Since the start of the year, the company's stock has lost nearly 44%, making it the worst performer in the Straits Times Index. By comparison, shares of market leader Singapore Telecommunications, or Singtel, which derives a large part of its revenue from other Asian countries, and those of M1, the smallest operator, have each fallen around 11-12%.

A big chunk of the decline in StarHub's stock came last month, when the company announced tepid earnings and flagged the possible removal of Discovery's popular TV channels from its line-up due to a price dispute with the U.S. company.

Adding to the pressure, MSCI, which compiles widely tracked equity benchmarks, demoted StarHub to its Singapore Small Cap Index from its main MSCI Singapore Index following a mid-year review.

The developments have coincided with a change at the top. The company announced the exit of Tan Tong Hai as chief executive in November. His replacement, Peter Kaliaropoulos, a telecom veteran who helped launch StarHub in 2000 as part of its executive team, won't take the helm until early July.

Similarly to cable TV operators in other countries, StarHub has been hit by the rise of web-based video services such as Netflix, which are able to offer a wider selection of programming at lower prices.

Although the company has made some efforts to counter the slide in its core businesses, analysts remain bearish about its prospects.

In the first quarter, mobile revenue, which accounts for a little over a third of total revenue, fell by 7.1% year on year as more users switched to free data-based calls and messages. Revenue from pay TV services, which contributes some 14% to the total, fell 10% in the period. The company had 449,000 TV subscribers as of the end of March, 38,000 fewer than a year ago.

StarHub has pointed to its enterprise segment, which offers companies cybersecurity solutions and data and internet services, as a bright spot.

However, the thin margins in that segment are not enough to offset the decline in the mainstay mobile and pay TV segments, HSBC said in a recent report. The bank cut its net profit estimates for the company by 8-15% over 2018-20 and downgraded the stock to "reduce" from "hold."

With a fourth player, Australia's TPG Telecom, set to enter the market later this year, analysts expect further pressure on rates for mobile and data packages.

Mobile penetration is around 150% in Singapore's market and many industry observers say even three operators are too many for the 5.8-million population.

In a bid to preserve market share, all three have teamed up with mobile virtual network operators, or MVNOs, which buy voice and data capacity at wholesale prices from operators and resell them in packages, often to niche, price-sensitive customer groups.

M1's partnership with MVNO Circles.Life is widely cited as the reason it was able to increase service revenue by 3% in the first quarter.

Still, the growing number of MVNOs catering to even more customer segments has heightened concerns about a price war.

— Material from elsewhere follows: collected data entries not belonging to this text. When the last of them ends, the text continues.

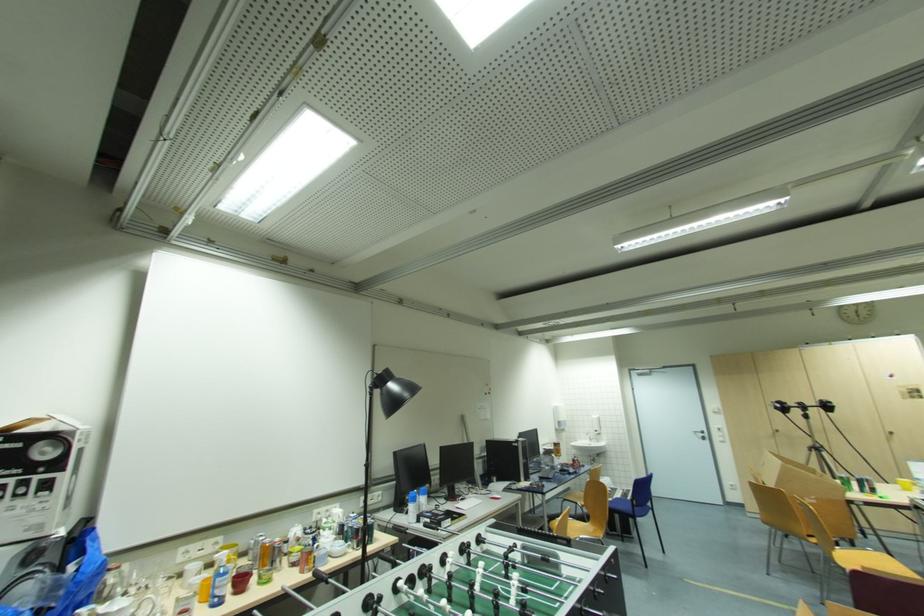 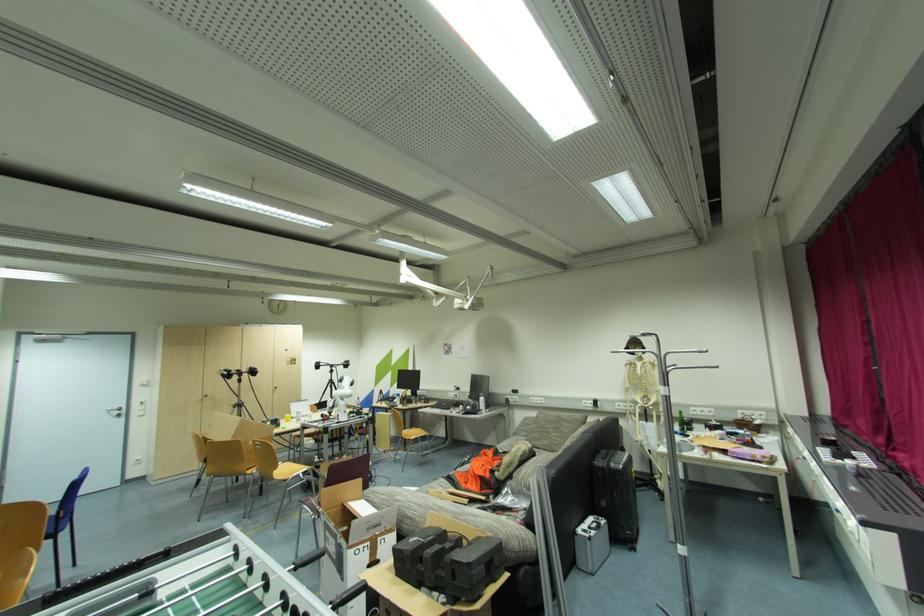 Find the pixel in the second image that matches pixel 835 548 in the first image.

(280, 469) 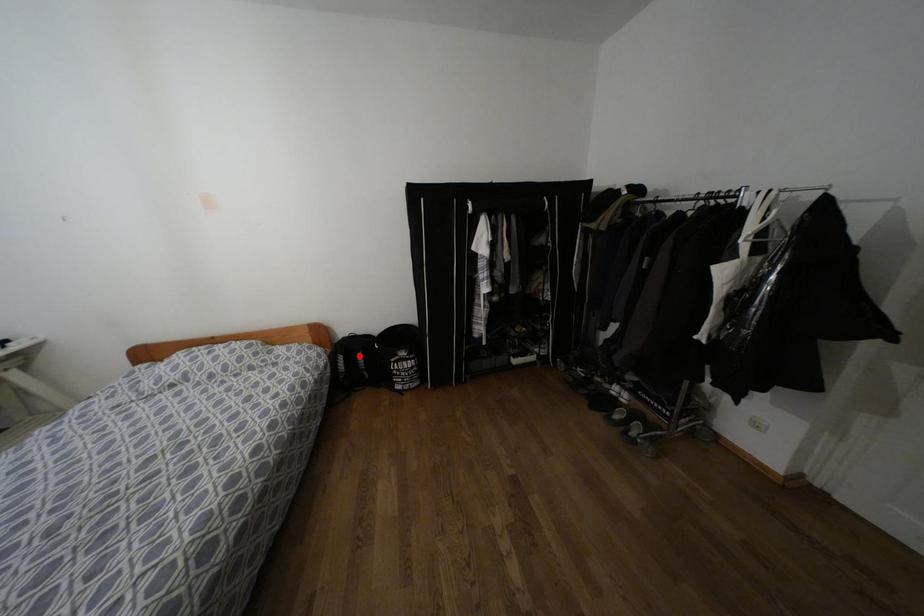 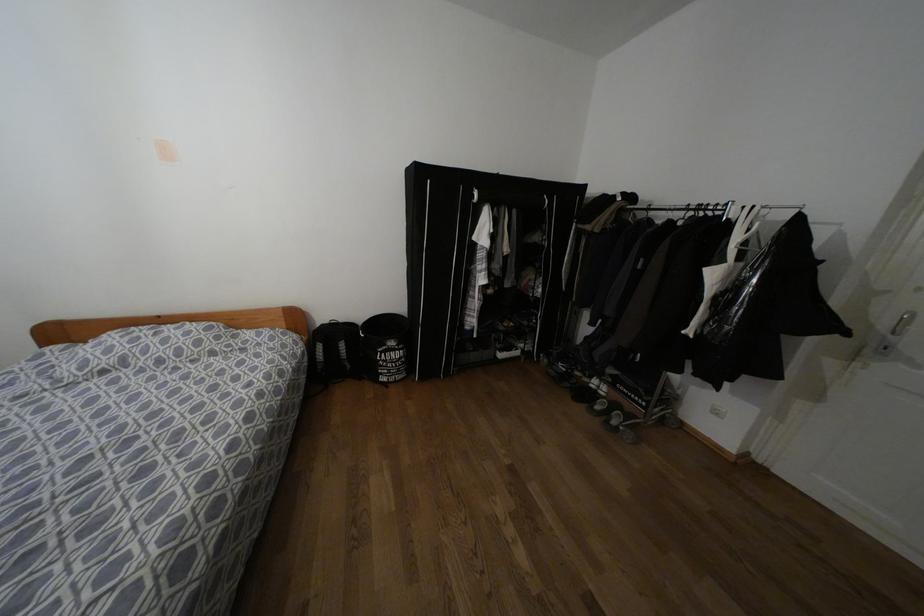 The point at the highlighted location is marked in the first image. Where is the corresponding point in the second image?

(342, 345) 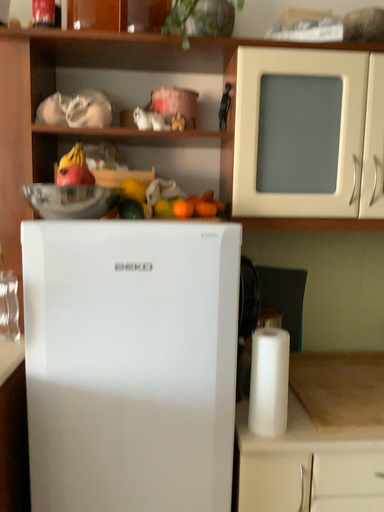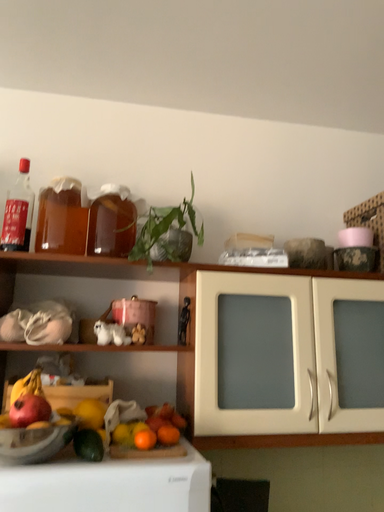 Question: Which way did the camera rotate in the video?

Choices:
 (A) rotated downward
 (B) rotated upward

Answer: (B) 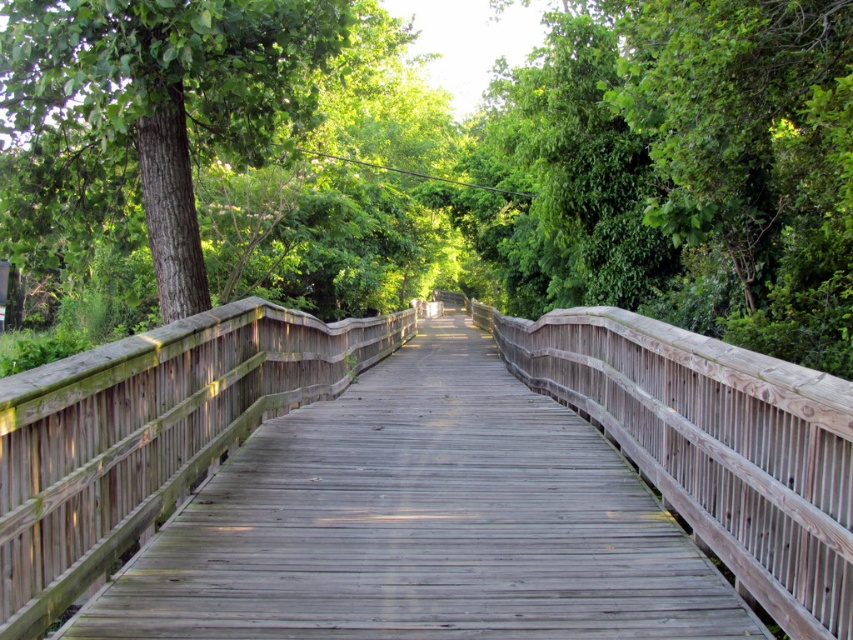 Does point (645, 141) lie behind point (187, 266)?

Yes, it is.

Between point (440, 116) and point (173, 285), which one is positioned behind?

The point (440, 116) is behind.

Find the location of a particular element. The width and height of the screenshot is (853, 640). green leafy tree at center is located at coordinates pos(439,164).

Who is more forward, (384, 132) or (631, 406)?

Point (631, 406)

Does green leafy tree at center have a smaller size compared to weathered wood bridge at center?

No, green leafy tree at center is not smaller than weathered wood bridge at center.

Identify the location of green leafy tree at center. This screenshot has height=640, width=853. (439, 164).

Based on the photo, does weathered wood bridge at center have a smaller size compared to green rough bark tree at left?

Incorrect, weathered wood bridge at center is not smaller in size than green rough bark tree at left.

Who is more distant from viewer, (50, 550) or (51, 184)?

The point (51, 184) is behind.

You are a GUI agent. You are given a task and a screenshot of the screen. Output one action in this format:
    pyautogui.click(x=<x>, y=<y>)
    Task: Click on the weathered wood bridge at center
    This screenshot has width=853, height=640.
    Given the screenshot: What is the action you would take?
    pyautogui.click(x=148, y=435) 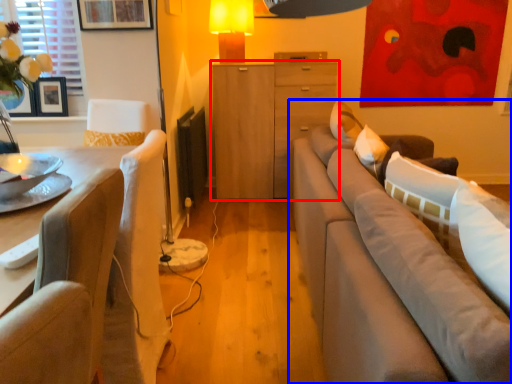 Question: Which point is further to the camera, cabinetry (highlighted by a red box) or studio couch (highlighted by a blue box)?

Choices:
 (A) cabinetry
 (B) studio couch

Answer: (A) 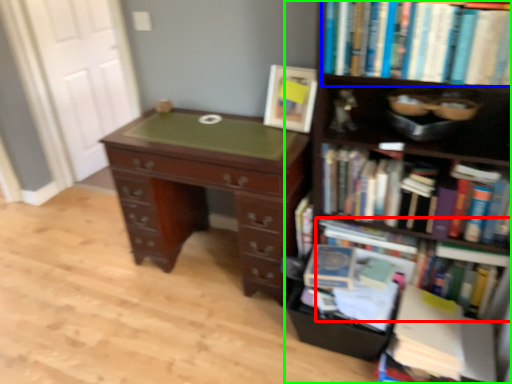 Question: Estimate the real-world distances between objects in this image. Which object is closer to book (highlighted by a red box), book (highlighted by a blue box) or bookcase (highlighted by a green box)?

Choices:
 (A) book
 (B) bookcase

Answer: (B)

Oliver Wilkinson, entertainment and media leader at PwC, said MVNOs could cannibalize an operator's existing customers without increasing the total number.

In May, StarHub said it was teaming up with broadband operator MyRepublic, the fourth MVNO to enter the fray after Zero Mobile and Zero1, which lease capacity from Singtel.

MyRepublic, which said then that it plans to target a younger, more tech-savvy crowd, unveiled its mobile plans Thursday.

According to the Straits Times, chief executive Malcolm Rodrigues said the company is aiming for a 5% share of the mobile market. The paper quoted Rodrigues as saying that MyRepublic had a good take-up rate after launching its service a month ago for existing broadband customers. "People have switched away from the incumbents to new operators and the door is open for us to take customers," Rodrigues said.

StarHub shares lost 4.7% on Thursday to end at 1.61 Singapore dollars ($1.19).